La 3e vague du personnel dudit ministère recrutée sur fonds PPTE et C2D en 2007 revendique le non paiement de 22 mois d’arriérés de salaires

Suite à une correspondance portant préavis de grève adressée au Premier ministre chef du Gouvernement le 23 juin dernier, le Collectif des personnels du ministère de la Santé publique vient de mettre à exécution leur mot d’ordre de grève sur toute l’étendue du territoire national. Ce lundi 04 juillet dès 8h 30, l’esplanade de la région de l’Adamaoua était noire de monde. Les hommes en blouse blanche effectuaient un sitting devant les services du gouverneur. «Deux ans sans salaire c’est trop», «pourquoi sommes-nous punis?», «nous voulons du sérieux dans le traitement de nos dossiers», c’est l’essentiel des messages que l’on pouvait lire sur des pancartes à l’occasion de ce débrayage du personnel sanitaire. Certains d’entre eux avaient même poussé le bouchon trop loin en pensant au pire. «Voulez-vous qu’on s’immole?». En convergeant tous les services du gouverneur de la région, ce personnel a tenu à exprimer son ras le bol.

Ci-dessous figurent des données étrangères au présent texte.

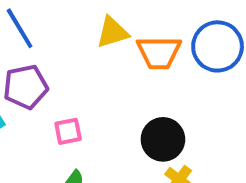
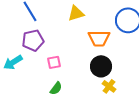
orange trapezoid: (159, 53) -> (99, 38), moved

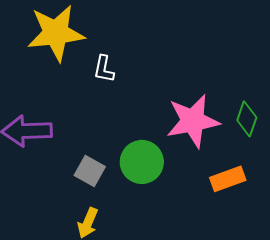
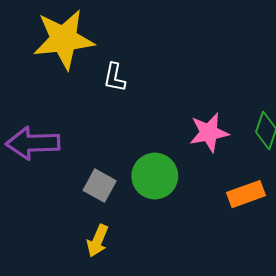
pink star: (193, 121) -> (209, 133), size x0.7

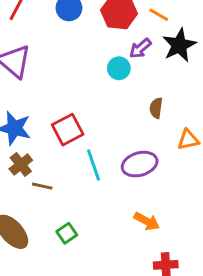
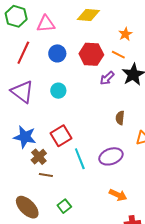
cyan circle: (119, 68) -> (58, 91), moved
brown cross: (21, 164) -> (39, 157), moved

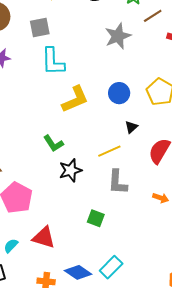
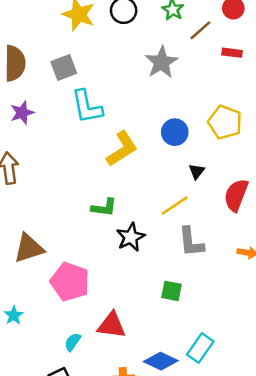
green L-shape: (53, 143) -> (104, 208), turned -40

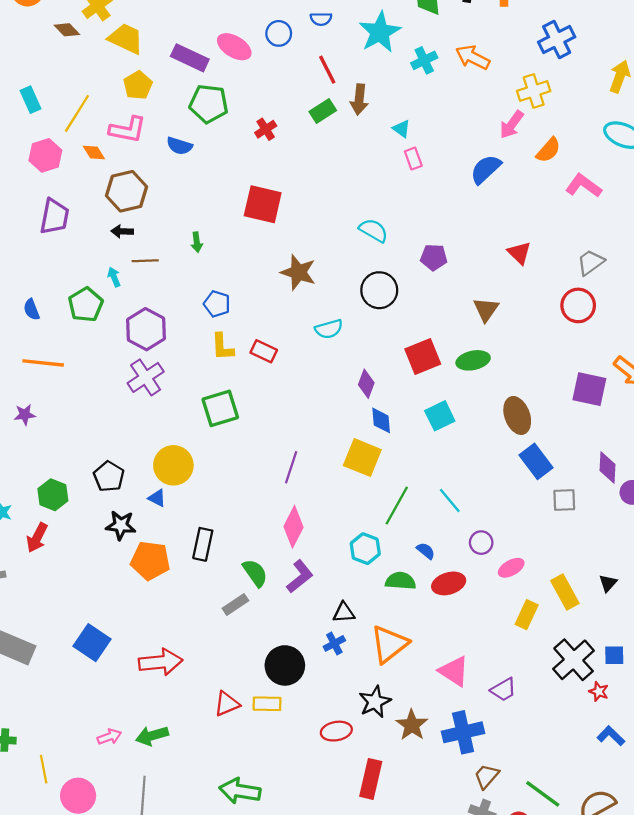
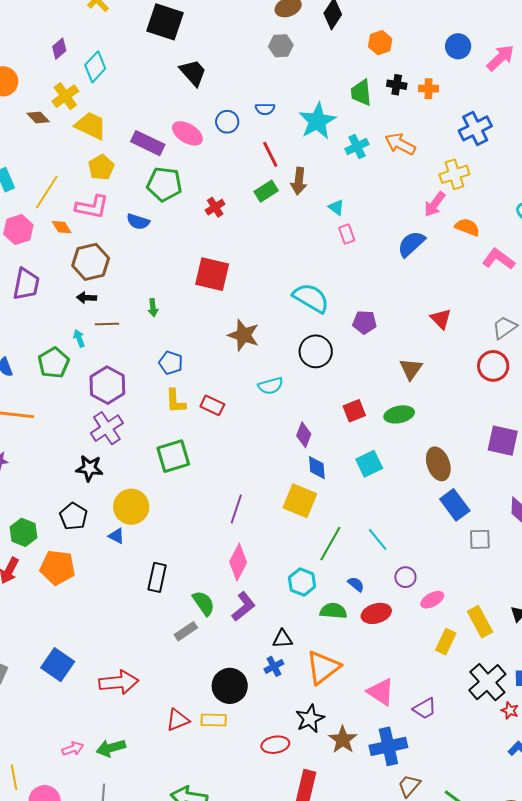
orange semicircle: (548, 150) -> (467, 227), turned -110
cyan semicircle: (374, 230) -> (311, 298), size x1.4
red square: (423, 357) -> (354, 411), size x0.7
black star: (121, 525) -> (89, 468), moved
orange pentagon: (150, 561) -> (57, 567), moved

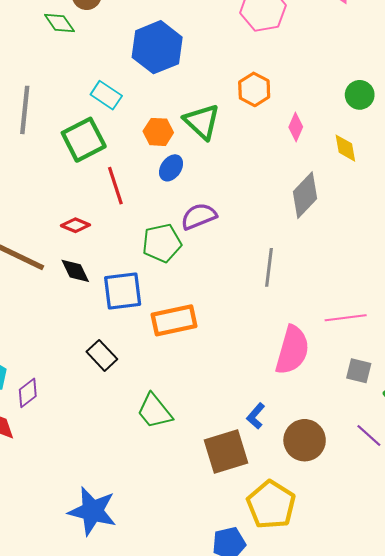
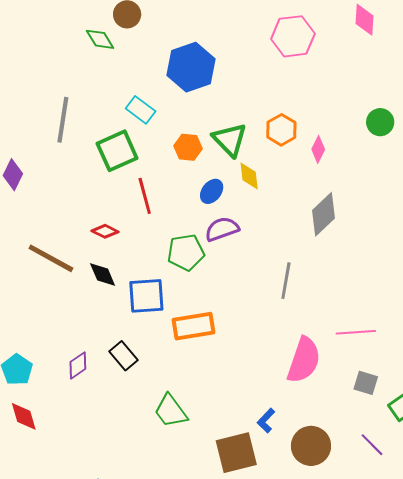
orange hexagon: (254, 89) -> (281, 130), moved
yellow diamond: (345, 148) -> (249, 176), moved
blue ellipse: (171, 168) -> (212, 191), moved
purple diamond: (28, 393) -> (78, 365), moved

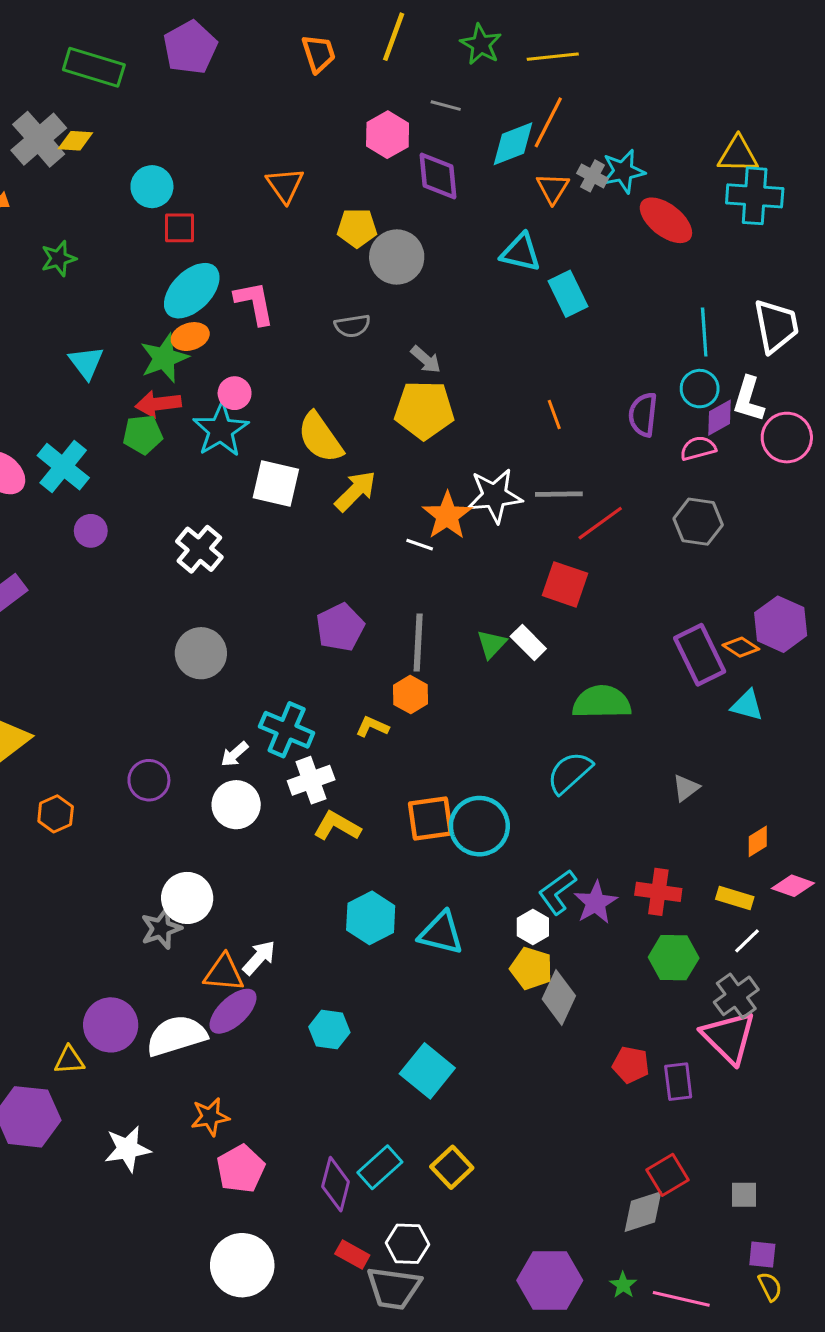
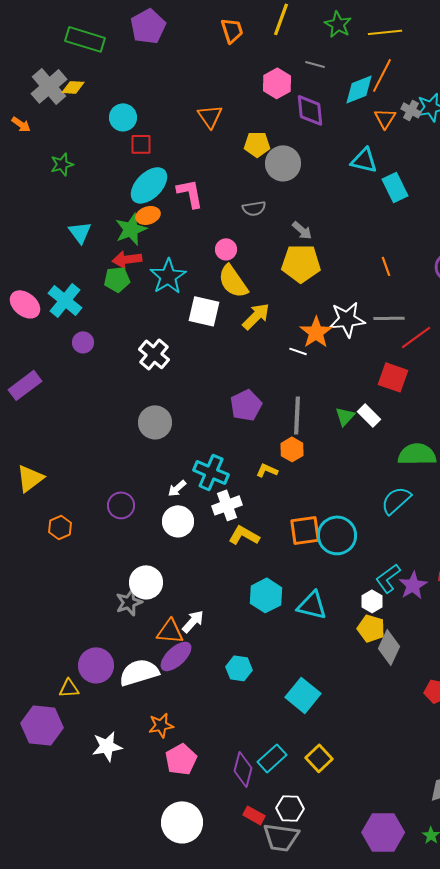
pink circle: (235, 393) -> (226, 249), moved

Recrutés en 2007 sur concours, ils ont été payés pendant deux ans sur fonds PPTE et devaient, dès septembre 2009, être intégrés et reversés à la Fonction publique pour leur prise en solde. C’est la 3ème vague du genre après celles de 2002 et 2004 qui avaient vu l’intégration de 1200 et 600 personnels respectivement. Quatre ans plus tard, ce sont environ 2481personnels (dont plus de 2000 sur fonds PPTE et 150 sur fonds C2D pour les trois régions septentrionales) qui sont concernés par ce processus. Soit 16% de l’effectif total actuel du Minsanté. Initialement lancé pour le recrutement de 1500 personnels, c’est finalement 2481 Camerounais qui ont été retenus au terme de ce concours de 2007. Ce qui a engendré une grande confusion. Comme conséquences directes de cette situation, trois réunions de crise se sont tenues au ministère de la Santé entre les mois d’avril et de juin 2011. Toutes choses qui n’ont malheureusement pas toujours permis d’accélérer le traitement de leurs dossiers d’intégration. D’où le mouvement de grève lancé ce lundi 04 juillet 2011. Entre autres revendications, la situation précaire dans laquelle se trouvent les grévistes, rendus au 22ème mois sans salaire; la lenteur, le laxisme et l’indifférence observés dans le traitement de leurs dossiers; l’avenir incertain pour 981 personnels suite à l’autorisation de la titularisation – non encore effective à ce jour – d’une première vague de 1500 personnels sur les 2481 recrutés et les menaces plus l’influence de leurs responsables hiérarchiques sur le terrain pourtant très avisés de leur situation de précarité.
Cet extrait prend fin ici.